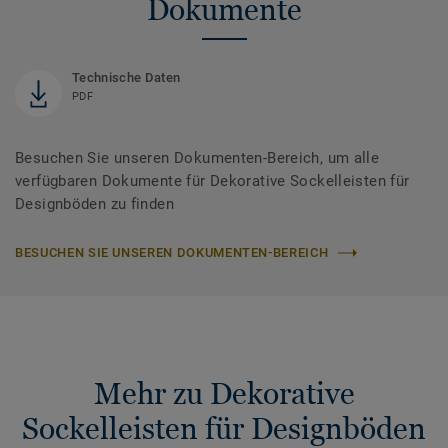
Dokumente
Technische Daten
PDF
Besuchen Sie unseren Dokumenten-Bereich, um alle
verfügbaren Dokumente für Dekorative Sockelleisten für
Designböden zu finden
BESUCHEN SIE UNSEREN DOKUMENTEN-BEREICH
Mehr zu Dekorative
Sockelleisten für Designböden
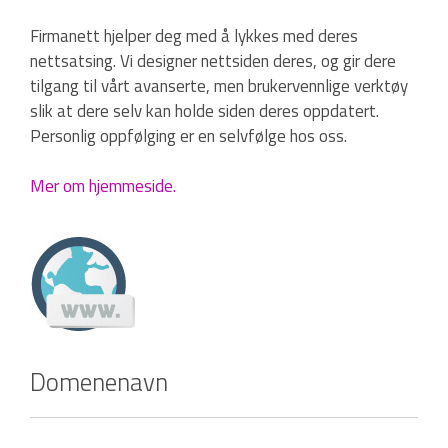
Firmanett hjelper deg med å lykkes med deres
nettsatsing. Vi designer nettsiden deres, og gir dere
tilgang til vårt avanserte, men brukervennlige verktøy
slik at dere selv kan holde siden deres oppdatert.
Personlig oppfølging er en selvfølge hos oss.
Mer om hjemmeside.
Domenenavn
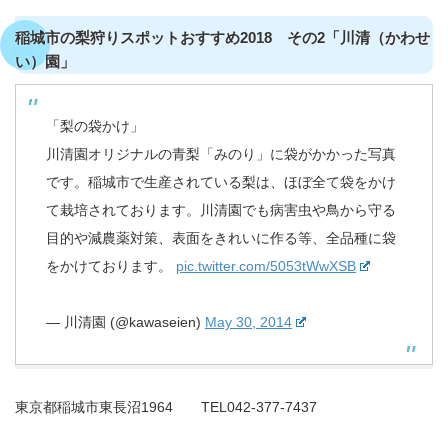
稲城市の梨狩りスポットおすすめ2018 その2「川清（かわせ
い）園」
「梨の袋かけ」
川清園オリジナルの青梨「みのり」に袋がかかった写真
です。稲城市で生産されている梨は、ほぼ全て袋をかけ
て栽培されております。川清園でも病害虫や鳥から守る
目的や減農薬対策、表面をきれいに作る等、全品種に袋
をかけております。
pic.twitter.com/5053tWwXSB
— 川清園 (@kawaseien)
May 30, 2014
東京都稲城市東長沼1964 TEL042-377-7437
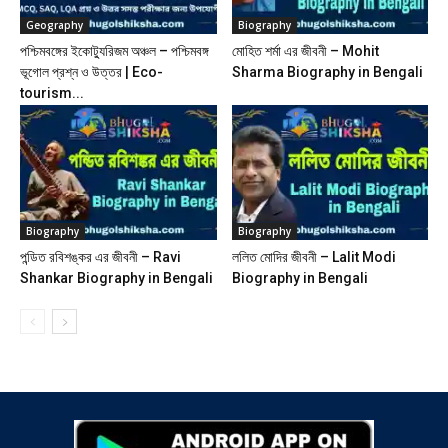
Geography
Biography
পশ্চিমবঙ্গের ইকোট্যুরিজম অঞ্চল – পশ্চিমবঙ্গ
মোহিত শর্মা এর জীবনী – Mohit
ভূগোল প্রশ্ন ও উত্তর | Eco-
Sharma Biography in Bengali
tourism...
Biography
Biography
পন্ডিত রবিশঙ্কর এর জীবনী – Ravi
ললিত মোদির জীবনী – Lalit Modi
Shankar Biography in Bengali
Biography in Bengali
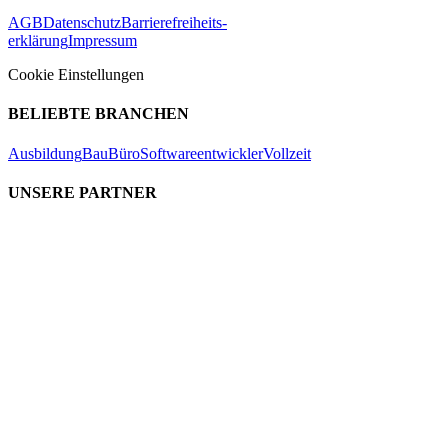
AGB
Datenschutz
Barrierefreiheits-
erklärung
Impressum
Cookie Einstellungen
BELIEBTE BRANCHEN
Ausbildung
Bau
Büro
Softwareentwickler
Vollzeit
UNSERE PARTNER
===
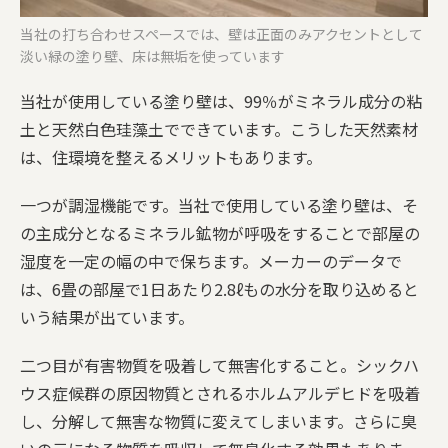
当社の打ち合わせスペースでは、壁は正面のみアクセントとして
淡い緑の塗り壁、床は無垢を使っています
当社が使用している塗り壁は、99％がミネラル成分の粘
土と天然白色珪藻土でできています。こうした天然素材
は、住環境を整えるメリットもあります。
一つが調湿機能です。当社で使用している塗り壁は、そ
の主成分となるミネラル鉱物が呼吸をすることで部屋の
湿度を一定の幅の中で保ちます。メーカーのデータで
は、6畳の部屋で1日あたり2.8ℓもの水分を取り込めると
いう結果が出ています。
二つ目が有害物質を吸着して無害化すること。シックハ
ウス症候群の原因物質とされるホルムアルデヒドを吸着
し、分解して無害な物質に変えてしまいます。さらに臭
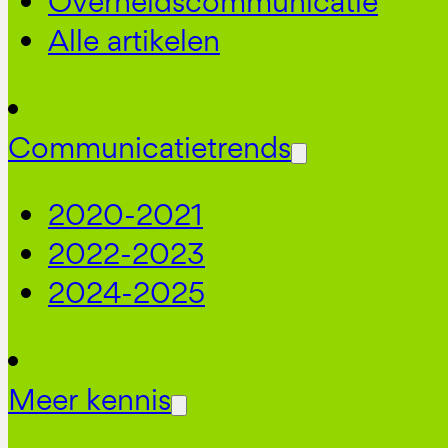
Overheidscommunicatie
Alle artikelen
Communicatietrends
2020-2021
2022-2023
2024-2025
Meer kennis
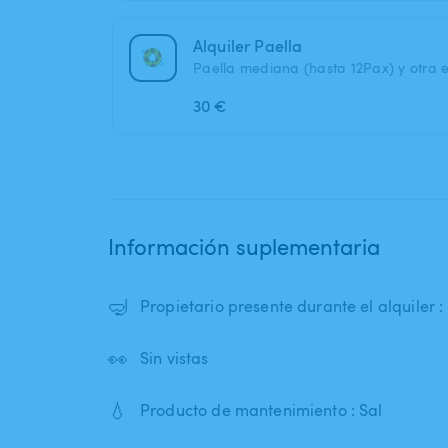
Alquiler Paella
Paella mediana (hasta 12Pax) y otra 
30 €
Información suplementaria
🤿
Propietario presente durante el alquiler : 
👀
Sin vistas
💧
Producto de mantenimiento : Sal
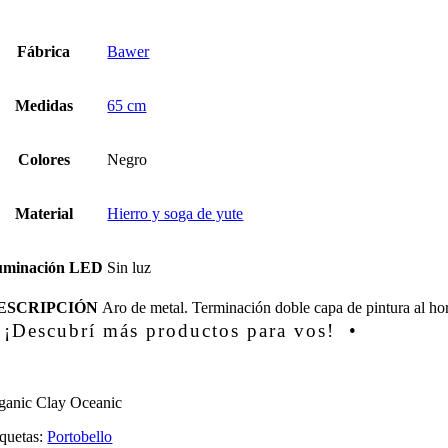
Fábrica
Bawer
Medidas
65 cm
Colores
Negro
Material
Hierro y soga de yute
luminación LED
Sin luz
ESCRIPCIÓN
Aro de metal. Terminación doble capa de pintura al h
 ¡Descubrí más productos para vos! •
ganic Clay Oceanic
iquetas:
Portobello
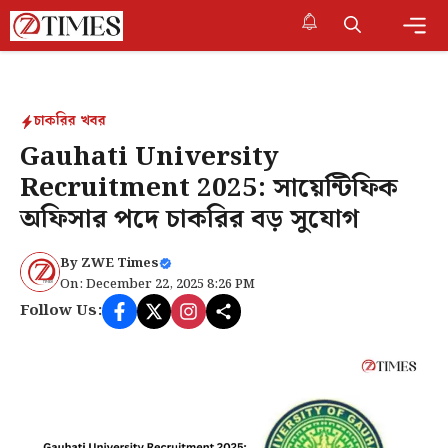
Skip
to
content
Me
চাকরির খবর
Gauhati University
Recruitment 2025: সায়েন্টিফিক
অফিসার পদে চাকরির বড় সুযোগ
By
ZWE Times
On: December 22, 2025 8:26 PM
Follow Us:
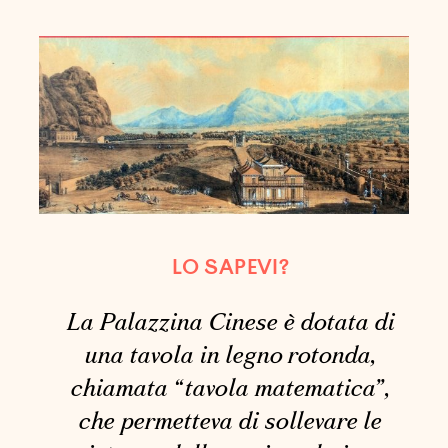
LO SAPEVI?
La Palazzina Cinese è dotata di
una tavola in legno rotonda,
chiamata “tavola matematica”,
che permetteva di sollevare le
===
In the entries above, count the lines that include "deres" and write nothing but that number.

◆ **Exercise response**: 3